■ **WHAT IS NEEDED**: An exact copy of all the lines below is required, with every image left out.

■ **EXERCISE INPUTS**:
* * * * * * * * *
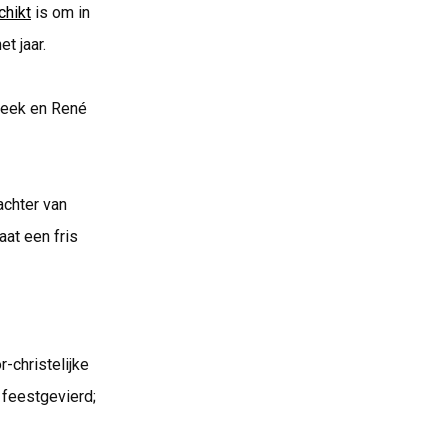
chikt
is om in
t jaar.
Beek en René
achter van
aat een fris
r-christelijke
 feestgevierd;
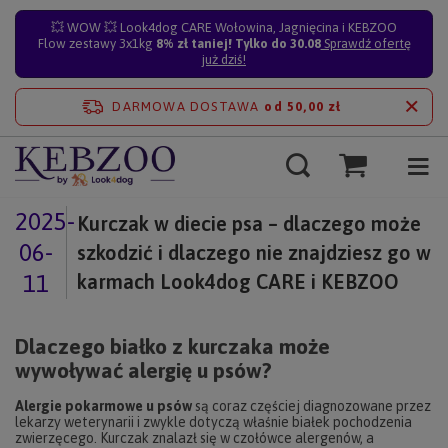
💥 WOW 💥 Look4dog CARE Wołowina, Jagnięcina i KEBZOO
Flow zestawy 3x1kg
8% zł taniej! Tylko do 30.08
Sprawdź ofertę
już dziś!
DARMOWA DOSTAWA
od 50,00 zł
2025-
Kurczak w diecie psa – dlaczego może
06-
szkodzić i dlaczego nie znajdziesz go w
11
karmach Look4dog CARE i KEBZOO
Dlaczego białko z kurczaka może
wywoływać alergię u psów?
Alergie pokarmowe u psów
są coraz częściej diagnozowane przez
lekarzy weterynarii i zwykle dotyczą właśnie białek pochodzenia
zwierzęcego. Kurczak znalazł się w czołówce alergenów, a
* * * * * * * * *
■ **COMPLETED TASK**:
chikt
is om in
t jaar.
Beek en René
achter van
aat een fris
r-christelijke
 feestgevierd;
💥 WOW 💥 Look4dog CARE Wołowina, Jagnięcina i KEBZOO
Flow zestawy 3x1kg
8% zł taniej! Tylko do 30.08
Sprawdź ofertę
już dziś!
DARMOWA DOSTAWA
od 50,00 zł
2025-
Kurczak w diecie psa – dlaczego może
06-
szkodzić i dlaczego nie znajdziesz go w
11
karmach Look4dog CARE i KEBZOO
Dlaczego białko z kurczaka może
wywoływać alergię u psów?
Alergie pokarmowe u psów
są coraz częściej diagnozowane przez
lekarzy weterynarii i zwykle dotyczą właśnie białek pochodzenia
zwierzęcego. Kurczak znalazł się w czołówce alergenów, a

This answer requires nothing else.